Fire Before Dark

Description

94 pages
$17.95
ISBN 0-88750-503-1

Publisher

Year

1983

Contributor

Reviewed by Michael O. Nowlan

Michael O. Nowlan was a teacher and writer in Oromocto, New Brunswick.

Review

George McWhirter is a relatively new Canadian whose verse gets stronger with each new book. In The Island Man, he wrote that he “didn’t want to write about Canada until it had taken me over.” With Fire Before Dark, there is no doubt that he belongs “in this land to which I have wandered.”

McWhirter’s poems feature colours and tastes in metaphors of various dimensions. Each utterance provokes the image to multiply. Nature, still life, domestic scenes, and the metaphysical combine to illustrate a philosophy that is, on the one hand, basic to humankind while, on the other, it is tempting, provocative, tedious.

The heights of mountains and trees “grow with our gazing at them.” They become innocent challenges to discover and learn what it is to be in a new land seeking “training in the language.”

Fire Before Dark contains several descriptive lyrics which accent Canadian landscape, and there are a number of people-type poems which attempt to examine a Canadian character or identity.
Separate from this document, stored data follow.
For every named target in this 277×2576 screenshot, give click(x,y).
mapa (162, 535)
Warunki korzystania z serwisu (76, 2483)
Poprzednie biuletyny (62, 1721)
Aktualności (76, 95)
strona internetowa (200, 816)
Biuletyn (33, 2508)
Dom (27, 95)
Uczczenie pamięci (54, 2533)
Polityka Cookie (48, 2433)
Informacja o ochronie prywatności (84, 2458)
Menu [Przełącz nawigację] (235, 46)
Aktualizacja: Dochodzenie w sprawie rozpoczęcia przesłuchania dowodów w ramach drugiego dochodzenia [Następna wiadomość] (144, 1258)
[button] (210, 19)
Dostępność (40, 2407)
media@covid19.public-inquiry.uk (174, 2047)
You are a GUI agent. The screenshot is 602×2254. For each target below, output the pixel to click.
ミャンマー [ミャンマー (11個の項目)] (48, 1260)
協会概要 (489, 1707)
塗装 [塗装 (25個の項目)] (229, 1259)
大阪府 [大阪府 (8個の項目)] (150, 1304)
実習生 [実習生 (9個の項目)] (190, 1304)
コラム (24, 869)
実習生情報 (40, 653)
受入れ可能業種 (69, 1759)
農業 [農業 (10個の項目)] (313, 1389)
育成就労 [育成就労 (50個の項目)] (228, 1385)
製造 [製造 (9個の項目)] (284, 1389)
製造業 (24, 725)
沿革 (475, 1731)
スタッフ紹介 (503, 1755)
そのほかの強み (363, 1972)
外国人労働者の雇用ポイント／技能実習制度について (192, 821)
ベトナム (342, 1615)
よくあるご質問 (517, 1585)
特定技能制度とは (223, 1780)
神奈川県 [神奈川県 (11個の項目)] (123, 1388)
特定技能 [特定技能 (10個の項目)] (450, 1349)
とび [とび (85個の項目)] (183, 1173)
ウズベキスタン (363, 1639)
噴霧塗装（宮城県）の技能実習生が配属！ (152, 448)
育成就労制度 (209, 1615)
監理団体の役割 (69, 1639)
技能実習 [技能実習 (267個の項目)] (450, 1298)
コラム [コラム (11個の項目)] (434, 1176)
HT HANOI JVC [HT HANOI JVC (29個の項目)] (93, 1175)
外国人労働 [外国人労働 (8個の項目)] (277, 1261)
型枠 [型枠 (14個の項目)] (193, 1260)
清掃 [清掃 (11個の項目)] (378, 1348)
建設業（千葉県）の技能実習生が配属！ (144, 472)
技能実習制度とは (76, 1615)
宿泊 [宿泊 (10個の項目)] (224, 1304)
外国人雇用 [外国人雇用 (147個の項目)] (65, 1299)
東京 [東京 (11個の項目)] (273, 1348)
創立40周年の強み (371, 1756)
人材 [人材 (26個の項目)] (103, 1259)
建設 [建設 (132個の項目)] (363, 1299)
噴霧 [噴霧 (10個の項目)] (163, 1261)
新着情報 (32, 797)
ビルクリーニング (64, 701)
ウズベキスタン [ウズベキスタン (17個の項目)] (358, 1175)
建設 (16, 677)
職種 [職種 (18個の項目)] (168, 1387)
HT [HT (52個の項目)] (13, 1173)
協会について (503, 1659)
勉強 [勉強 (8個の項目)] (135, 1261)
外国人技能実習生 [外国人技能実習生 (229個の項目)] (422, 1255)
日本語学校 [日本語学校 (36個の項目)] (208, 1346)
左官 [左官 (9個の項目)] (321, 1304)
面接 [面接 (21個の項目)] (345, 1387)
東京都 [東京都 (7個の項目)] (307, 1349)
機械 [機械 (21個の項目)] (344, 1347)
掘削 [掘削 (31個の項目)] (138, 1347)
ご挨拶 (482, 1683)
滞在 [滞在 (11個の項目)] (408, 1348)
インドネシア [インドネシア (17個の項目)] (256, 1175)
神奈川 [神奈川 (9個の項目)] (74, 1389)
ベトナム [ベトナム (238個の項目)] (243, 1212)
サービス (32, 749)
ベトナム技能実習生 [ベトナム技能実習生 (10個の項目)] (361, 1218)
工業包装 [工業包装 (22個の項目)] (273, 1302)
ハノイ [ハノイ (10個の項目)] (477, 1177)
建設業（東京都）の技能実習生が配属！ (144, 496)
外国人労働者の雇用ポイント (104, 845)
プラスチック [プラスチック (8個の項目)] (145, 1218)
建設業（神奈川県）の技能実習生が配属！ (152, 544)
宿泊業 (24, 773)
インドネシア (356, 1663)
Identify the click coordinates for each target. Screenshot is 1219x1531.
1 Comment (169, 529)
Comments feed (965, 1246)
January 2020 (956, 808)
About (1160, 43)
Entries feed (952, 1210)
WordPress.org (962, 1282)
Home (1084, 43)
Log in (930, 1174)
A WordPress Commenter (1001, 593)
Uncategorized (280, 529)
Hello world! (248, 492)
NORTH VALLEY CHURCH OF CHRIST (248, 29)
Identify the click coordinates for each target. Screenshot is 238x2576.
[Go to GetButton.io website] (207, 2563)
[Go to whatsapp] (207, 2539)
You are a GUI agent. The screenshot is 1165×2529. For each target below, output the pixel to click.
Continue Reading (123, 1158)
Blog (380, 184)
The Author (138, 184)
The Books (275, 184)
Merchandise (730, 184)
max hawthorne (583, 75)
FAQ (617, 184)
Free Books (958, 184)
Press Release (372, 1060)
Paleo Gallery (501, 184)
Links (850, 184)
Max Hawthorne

Because of the complexity of the task, no clear identification is made. The final and longest section is a series of poems which describe experiences with others learning a new language. There is life, growth, and development through language which, in turn, is the ultimate tool of the poet. Here McWhirter excels.

In some ways, George McWhirter presents paradox in Fire Before Dark. Perhaps, though, it is in the contradiction that we best see the true effort of the new Canadian writing poetry.